Reasons to say yes
Like a lot of folks, the election at the beginning of the month have left me…okay, look, I have opinions that are perhaps best left for a venue where I am clearly speaking only for myself and my not-at-all coherent thoughts and the swearing involved in expressing them will reflect only on me. That said, I think it’s safe to say here that I was, and am, extremely disappointed by the results, and concerned about how many human beings will be affected over the next few years.
Another thing that came up for me, in particular, is an awareness that I do a lot of talking about doing good things, and less actual doing of those things. An example: Some years ago, I had this idea to get a group of people together to do what I’d call a donation club. The idea, simply put, was that I’d find 11 other people, and we would each contribute a set amount of money to a common fund on a monthly basis. Then once a month, one of us would be able to decide how that money would be contributed to a worthy organization. So we’d each get a chance to choose, once a year, how to direct the month’s donation.
The idea didn’t quite get off the ground at the time, in part because I ran into logistical challenges, but mostly because I was wedded to the specifics of the form and when I found fewer than 11 other people who were into doing it, I wound up dropping it.
I decided, on November 9th, to give it another shot, and this time I was committed. Even if it was just 5 of us, I would get this thing done. If we could get 10 people, even better. With that hope in mind, I posted an invitation to my friends on Facebook, and waited to see if anyone would bite.
For the record, the group includes 29 people now, which is (as you have likely noted) more than 5 or 10. Or, indeed, the 12 that I thought was the maximum that the idea could easily support. This brought up a series of OTHER questions and roadblocks, including but by no means limited to…
- What if someone chooses a cause that another person in the group can’t support? That’s going to be really hard to address in the moment. Maybe it would be best to skip it.
- With that many people, doesn’t that mean that someone could go 29 months without directing the contribution? That seems unfair, especially if folks drop out over time. Maybe it would be easier just to drop the idea.
- How often should financial statements be posted to the group? Oof.
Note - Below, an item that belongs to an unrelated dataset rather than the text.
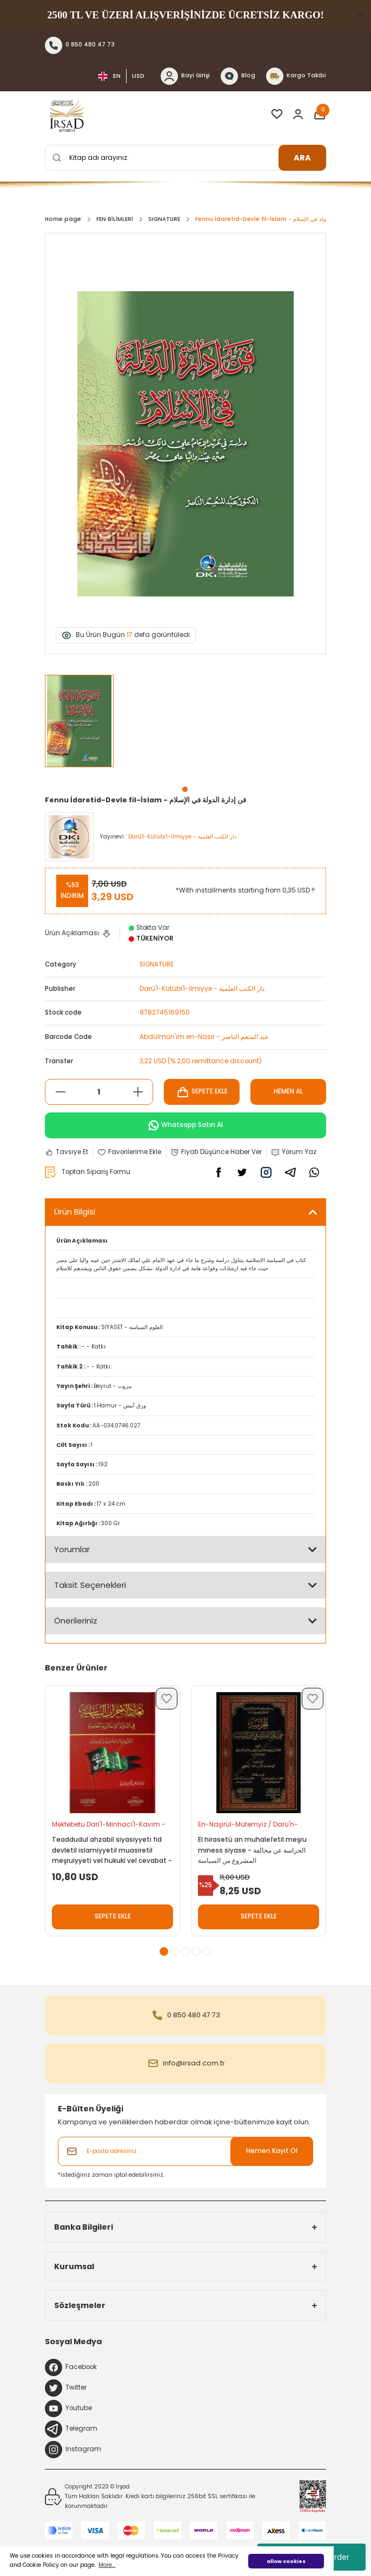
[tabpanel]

That means making copies of a bank statement, redacting personal information and posting it to the group. That’s a pain…maybe this isn’t worth doing.
- How will I handle tracking down people who haven’t made their contributions for the month? Those would be really awkward conversations, especially with a group this large. You know, this is sounding like more work than it’s really worth.
- The group needs a name. Maybe I should hold off until we come up with a good name, and then try it again (yes, seriously, that is a thing that I thought).
There’s a not-particularly-subtle pattern there, which is that I find it EXTREMELY EASY to talk myself into dropping an idea once it seems like it might actually come to fruition. Or, to put it more bluntly, when something looks like it might require work, I’m generally looking for a reason to say that it’s not worth doing.
I’m pleased to report that in this case, at least, I’ve stepped away from that pattern. The group (even with its tragic lack of a name) has been set up, too-long instructions about logistics and schedules have been sent, and contributions are being made. I’m excited to see what happens over the next year – not just for the donations that we’ll be making, but for the opportunity to hear from the other group members what causes and organizations are important to them. I don’t know nearly enough about the good work being done in the world, and this will give me a chance to learn.
I’m also excited to be looking for reasons to say yes, rather than reasons to say no. That feels like an important shift both personally and globally, and I intend to both see and manifest more of that particular magic in the world around me.